Si Jean-Luc Godard n’est plus venu à Cannes depuis longtemps, même lorsqu’il a reçu un Prix du Jury pour Adieu au Langage en 2014, son ombre ne cesse de planer sur la Croisette, comme lorsque l’affiche de la 69ème édition du Festival de Cannes reprenait un plan du film Le Mépris. Cette année, il est encore présent à travers le regard de Michel Hazanavicius qui s’est lancé dans l’entreprise de réaliser un biopic sur le cinéaste de la Nouvelle Vague. Un projet délicat et ambitieux, d’autant plus les principaux concernés, à savoir Jean-Luc Godard et Anne Wiazemsky, sont encore en vie. Le Redoutable prend donc place au début de leur relation, quelques temps avant les événements de mai 1968. Cette période est un tournant pour JLG qui prendra la décision radicale de « se suicider artistiquement » pour renaître aussitôt avec la volonté féroce de casser tous les codes d’un cinéma qu’il juge soumis au diktat de la société gaulliste. Ce changement de personnalité influera considérablement sur la relation qu’entretiendra le réalisateur de Pierrot Le Fou avec sa compagne. Il est d’autant plus amusant de voir un écho entre Hazanivicius et Godard puisque ce dernier a souhaité renaître après le fiasco de son film La Chinoise tandis qu’Hazanivicus sort également de l’échec critique et public de The Search.
Le biopic sur Jean-Luc Godard avait tout pour être un projet casse-gueule mais la patte Hazanivicius permet à Le Redoutable d’être un objet cinématographique réjouissant à défaut d’être indispensable.

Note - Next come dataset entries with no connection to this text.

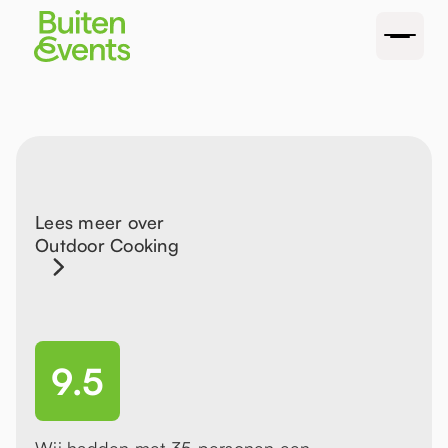
Lees meer over
Outdoor Cooking
9.5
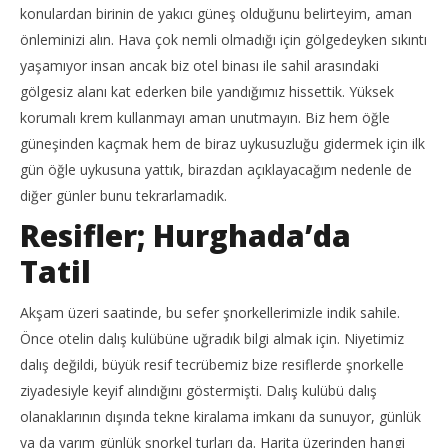
konulardan birinin de yakıcı güneş olduğunu belirteyim, aman
önleminizi alın. Hava çok nemli olmadığı için gölgedeyken sıkıntı
yaşamıyor insan ancak biz otel binası ile sahil arasındaki
gölgesiz alanı kat ederken bile yandığımız hissettik. Yüksek
korumalı krem kullanmayı aman unutmayın. Biz hem öğle
güneşinden kaçmak hem de biraz uykusuzluğu gidermek için ilk
gün öğle uykusuna yattık, birazdan açıklayacağım nedenle de
diğer günler bunu tekrarlamadık.
Resifler; Hurghada’da
Tatil
Akşam üzeri saatinde, bu sefer şnorkellerimizle indik sahile.
Önce otelin dalış kulübüne uğradık bilgi almak için. Niyetimiz
dalış değildi, büyük resif tecrübemiz bize resiflerde şnorkelle
ziyadesiyle keyif alındığını göstermişti. Dalış kulübü dalış
olanaklarının dışında tekne kiralama imkanı da sunuyor, günlük
ya da yarım günlük şnorkel turları da. Harita üzerinden hangi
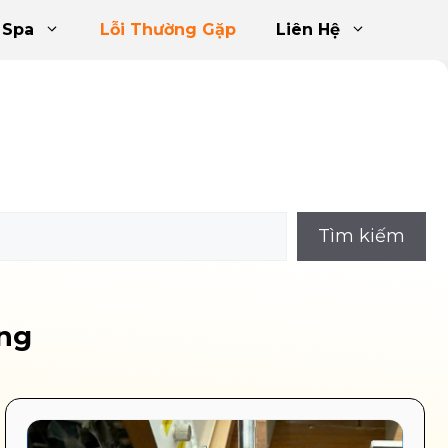
 Spa
Lỗi Thường Gặp
Liên Hệ
Tìm kiếm
ông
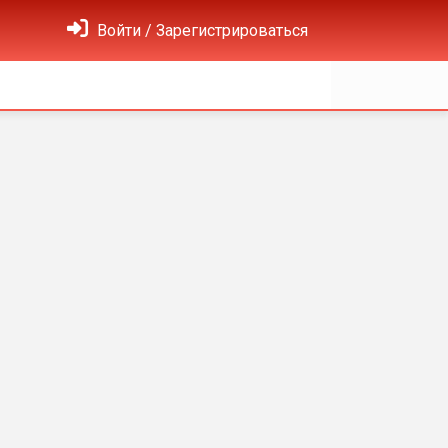
Войти / Зарегистрироваться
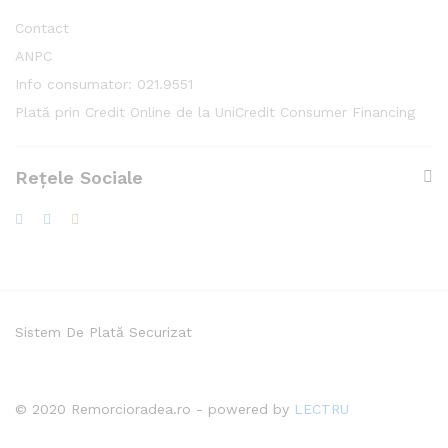
Contact
ANPC
Info consumator: 021.9551
Plată prin Credit Online de la UniCredit Consumer Financing
Rețele Sociale
Sistem De Plată Securizat
© 2020 Remorcioradea.ro - powered by
LECTRU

Adapté du roman autobiographique Un an après d’Anne Wiazemsky, Michel Hazanavicius traite le sujet sous la forme d’une comédie méta dont les clins d’œils amuseront assurément les cinéphiles. Les multiples trouvailles pour casser les codes renvoient évidemment au cinéaste franco-suisse qui a passé sa vie à trouver des alternatives aux codes traditionnels du cinéma. Il apporte une audace visuelle qu’on ne saurait voir dans un cinéma plus classique et qui apporte une inspiration pétillante et drôlissime à qui comprendra. Autre point fort : Louis Garrel est indéniablement Jean-Luc Godard. Des traits du visage à ses tics de langage en passant par son attitude corporelle, l’imitation est parfaite. De là à dire qu’il méritait le Prix d’Interprétation, il n’y a qu’un pas. Stacy Martin éblouit par son charme et sa discrétion en ingénue profondément amoureuse du cinéaste Godard, moins du révolutionnaire politique qu’il est. Il faut cependant reconnaître que l’entreprise du réalisateur de The Artist tourne un peu à vide et qu’elle ne saura plaire qu’aux cinéphiles avertis, le grand public étant loin de ces considérations. Le Redoutable apparaît donc une œuvre profondément cannoise ou du moins cinéphile exigeante, tant elle ne peut que s’attirer les acclamations d’une audience qui estime encore l’impact du génie de la Nouvelle Vague. Le Redoutable n’est donc ni plus ni moins qu’un objet filmique cocasse dont les plus fervents cinéphiles se gausseront de l’humour hazanaviciusien et de la forme peu commune du portrait d’un cinéaste révolutionnaire engagé au bord d’une inévitable rupture. Anecdotique mais suffisamment réjouissant pour valoir le coup d’oeil.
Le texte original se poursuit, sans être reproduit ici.